Alexis Mollomo’s narrative tableaux at Ogle Gallery combine a loose, contemporary sensibility with a fine-honed channeling of Flemish Renaissance portraiture and landscape painting. In Keep a Snake in your Pocket, her sophomore show at Ogle, she peppers her panels with arcane symbols that suggest myriad interpretations, drawing from psychoanalysis, myth, and shamanism. Totem poles, burning fields spewing portentous clouds, and androgynous figures wearing sexy boots are among her recurring motifs, populating a world that seems post-apocalyptic, yet somehow ripe for hope. Never one to shy from self-examination, she uses the show to confront and exorcise the demons that haunt post-feminist women, herself included. Portraits of faces covered with hornets, butterflies, and moss portray states of conflict, anxiety, and torpor. Marriage shows a man and woman in a wicker boat on stormy seas, their cozy home on the distant shore, the woman vomiting up torrents of algae as her dogged husband keeps on rowing. In I Might Save You, a mother, pushing a symbolic wheelbarrow filled with milk, stands frozen outside her house as the structure catches fire with her son trapped inside.
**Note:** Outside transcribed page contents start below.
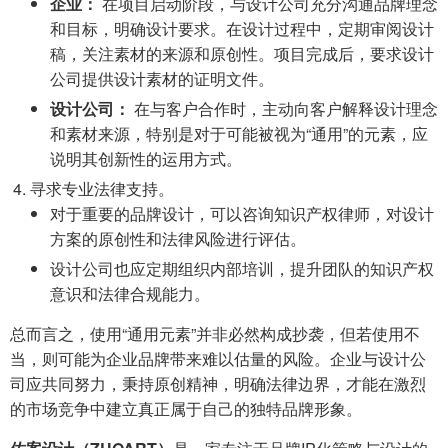
企业：
在项目启动阶段，与设计公司充分沟通品牌理念
和目标，明确设计要求。在设计过程中，定期审阅设计
稿，关注素材的来源和原创性。项目完成后，要求设计
公司提供设计素材的证明文件。
设计公司：
在与客户合作时，主动向客户解释设计理念
和素材来源，特别是对于可能被视为“通用”的元素，应
说明其创新性的运用方式。
寻求专业法律支持。
对于重要的品牌设计，可以咨询知识产权律师，对设计
方案的原创性和法律风险进行评估。
设计公司也应定期组织内部培训，提升团队的知识产权
意识和法律合规能力。
总而言之，使用“通用元素”并非必然构成抄袭，但若使用不
当，则可能为企业品牌带来难以估量的风险。企业与设计公
司应共同努力，秉持原创精神，明确法律边界，才能在激烈
的市场竞争中建立真正属于自己的独特品牌形象。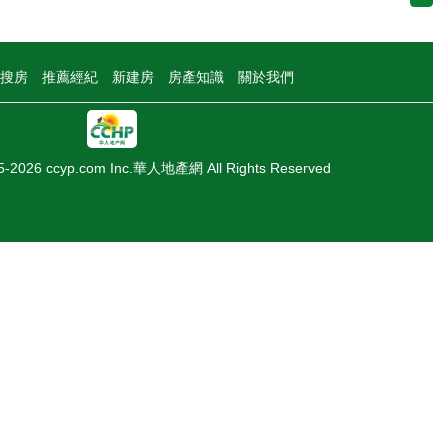
搜房
推薦經紀
新建房
房產知識
關於我們
05-2026 ccyp.com Inc.華人地產網 All Rights Reserved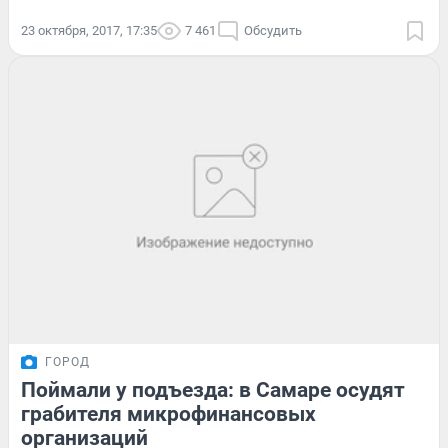
23 октября, 2017, 17:35
7 461
Обсудить
ГОРОД
Поймали у подъезда: в Самаре осудят
грабителя микрофинансовых
организаций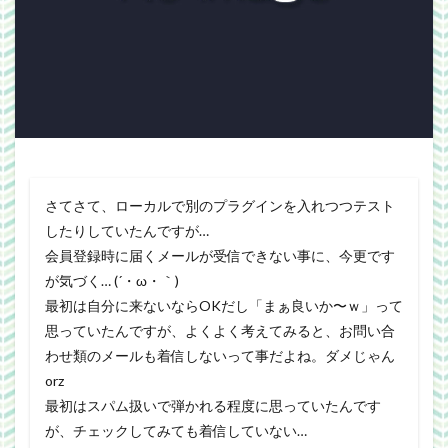
Webgraphics
wordpress
WorldNews
βテスト
アンライト
サービス終了
ブラウザゲーム
よさこい
三國志Online
下ネタ注意
佐川クオリティ
動画
口蹄疫
国政
微妙
携帯
改装
日常生活
泣ける話
自作
警報
雑記
さてさて、ローカルで別のプラグインを入れつつテスト
検索
したりしていたんですが…
会員登録時に届くメールが受信できない事に、今更です
が気づく… (´・ω・｀)
最初は自分に来ないならOKだし「まぁ良いか〜ｗ」って
思っていたんですが、よくよく考えてみると、お問い合
わせ類のメールも着信しないって事だよね。ダメじゃん
orz
最初はスパム扱いで弾かれる程度に思っていたんです
が、チェックしてみても着信していない…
As smoke billows from the roof and nearby animals bolt for the hills, the woman is paralyzed in the split-second before action. Does she do what she’s supposed to do and run into flames to rescue the boy? Abandon him and join the goats and squirrels in their flight? Or avoid the quandary altogether by diving down a dark hole only paces away, which may or may not represent the option of suicide? This a dilemma rarely portrayed in art: the “Oh shit!” moment when heroism and escapism become equally valid Manichean alternatives. Because humans are wired for hope, we expect the mother will snap out of her indecision and do what she would do in a Sandra Bullock film. Fortunately, Mollomo is more interested in ambiguity than in Hollywood endings.